Dominican Republic – 2018 Dominican Republic Licensing Round
One of the rounds planned for Q3 2018 is the 2018 Dominican Republic (DR) licensing round. The DR has been working towards a licensing round since 2015 and initial plans include offering four blocks for exploration in two phases. During Phase 1, two blocks are expected to be issued: Azua (~13.4 sq km) and Enriquillo (~177 sq km). This release will be followed by a second tranche which will focus on the offshore in the Bay of Ocoa (~435 sq km) and the San Pedro de Macoris play (~7,922 sq km).
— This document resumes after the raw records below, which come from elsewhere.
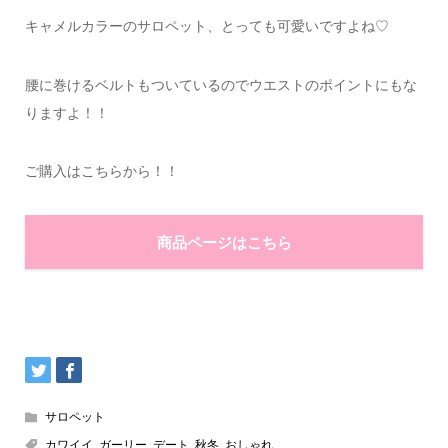
キャメルカラーのサロペット、とっても可愛いですよね♡
腰に巻けるベルトもついているのでウエストのポイントにもな
りますよ！！
ご購入はこちらから！！
商品ページはこちら
サロペット
カワイイ
,
ガーリー
,
デート
,
秋冬
,
おしゃれ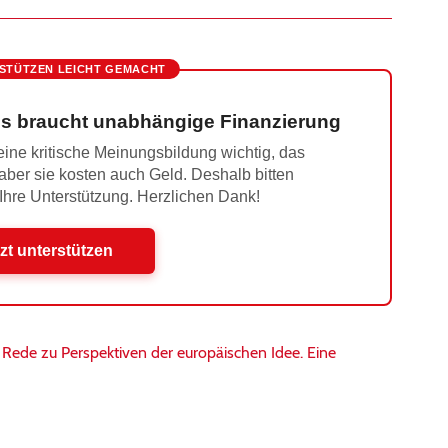
STÜTZEN LEICHT GEMACHT
s braucht unabhängige Finanzierung
ine kritische Meinungsbildung wichtig, das
 aber sie kosten auch Geld. Deshalb bitten
 Ihre Unterstützung. Herzlichen Dank!
zt unterstützen
Rede zu Perspektiven der europäischen Idee. Eine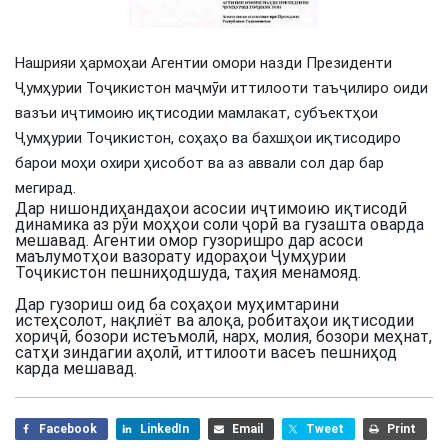
Нашрияи ҳармоҳаи Агентии омори назди Президенти
Ҷумҳурии Тоҷикистон маҷмӯи иттилооти таъҷилиро оиди
вазъи иҷтимоию иқтисодии мамлакат, субъектҳои
Ҷумҳурии Тоҷикистон, соҳаҳо ва бахшҳои иқтисодиро
барои моҳи охири ҳисобот ва аз аввали сол дар бар
мегирад.
Дар нишондиҳандаҳои асосии иҷтимоию иқтисодӣ
динамика аз рӯи моҳҳои соли ҷорӣ ва гузашта оварда
мешавад. Агентии омор гузоришро дар асоси
маълумотҳои вазорату идораҳои Ҷумҳурии
Тоҷикистон пешниҳодшуда, таҳия менамояд.
Дар гузориш оид ба соҳаҳои муҳимтарини
истеҳсолот, нақлиёт ва алоқа, робитаҳои иқтисодии
хориҷӣ, бозори истеъмолӣ, нарх, молия, бозори меҳнат,
сатҳи зиндагии аҳолӣ, иттилооти васеъ пешниҳод
карда мешавад.
Facebook
LinkedIn
Email
Tweet
Print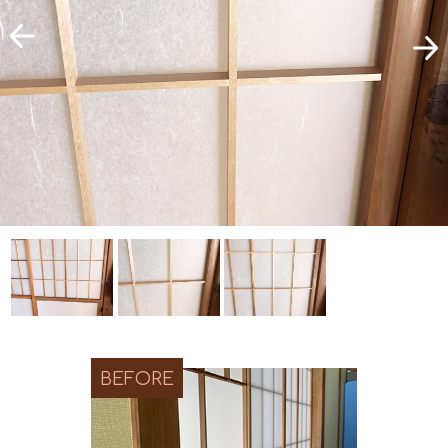
BEFORE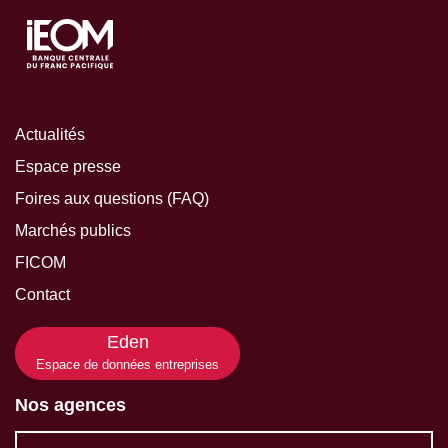
Actualités
Espace presse
Foires aux questions (FAQ)
Marchés publics
FICOM
Contact
Eden
Espace de données entreprises
Nos agences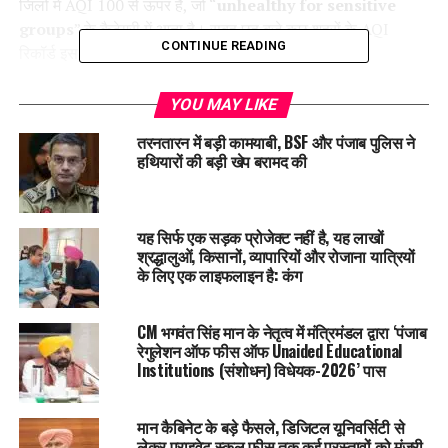
जिलों में AQI 100 से ऊपर है, जो “
unhealthy for sensitive
groups
” के कैटेगरी में आता है। सुबह छह बजे कुछ शहरों के AQI
CONTINUE READING
रिकॉर्ड इस प्रकार हैं:
अमृतसर:
130
YOU MAY LIKE
जालंधर:
149
तरनतारन में बड़ी कामयाबी, BSF और पंजाब पुलिस ने
हथियारों की बड़ी खेप बरामद की
खन्ना:
119
लुधियाना:
164
यह सिर्फ एक सड़क प्रोजेक्ट नहीं है, यह लाखों
मंडी गोबिंदगढ़:
147
श्रद्धालुओं, किसानों, व्यापारियों और रोजाना यात्रियों
पटियाला:
158
के लिए एक लाइफलाइन है: कंग
चंडीगढ़ में सेक्टर-22 का AQI
147
, सेक्टर-25 का
131
रिकॉर्ड किया
CM भगवंत सिंह मान के नेतृत्व में मंत्रिमंडल द्वारा ‘पंजाब
गया। सेक्टर-52 का डेटा उपलब्ध नहीं है।
रेगुलेशन ऑफ फीस ऑफ Unaided Educational
Institutions (संशोधन) विधेयक-2026’ पास
28
नवंबर के बाद का मौसम पूर्वानुमान
रात का तापमान:
मान कैबिनेट के बड़े फैसले, डिजिटल यूनिवर्सिटी से
लेकर प्राइवेट स्कूल फीस तक कई प्रस्तावों को मंजूरी
28 नवंबर से पंजाब के ज्यादातर हिस्सों में रात का तापमान 4 से 6 डिग्री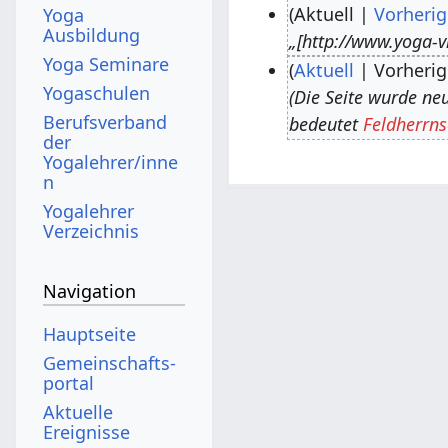
Aktuell
Vorherig
Yoga
Ausbildung
„[http://www.yoga-v
3
Yoga Seminare
Aktuell
Vorherig
.
Yogaschulen
Die Seite wurde neu 
J
7
Berufsverband
bedeutet
Feldherrns
u
.
der
n
J
Yogalehrer/inne
n
i
u
Yogalehrer
2
l
Verzeichnis
0
i
1
2
Navigation
8
0
1
Hauptseite
5
Gemeinschafts­
portal
Aktuelle
Ereignisse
Both phases will be offered under a PSC regime. Pertinent terms from the model contract dated 26 March 2018 include a Special Tax on Hydrocarbons (IEH) which replaces Income Tax established in Law 11-92 of 16 May 1992. The IEH rate is based on an internal rate of return (IRR) calculation and adjusted by an additional amount bid by the contractor (X%). The IRR calculation is in four tranches (based on effective interest rate of Dominican Republic sovereign debt (Y%) and adjusted by 0% to 10% according to tranche) with rates of IEH between 40%+X% and 55%+X%. The maximum share of gross income available for cost recovery is 80%. Additionally, annual fees are required at four milestones within the project which are: First production – US$50,000, 0 to 30,000 boe/d – US$80,000, 30,001 to 50,000 boe/d – US$120,000, and greater than 50,001 – US$180,000.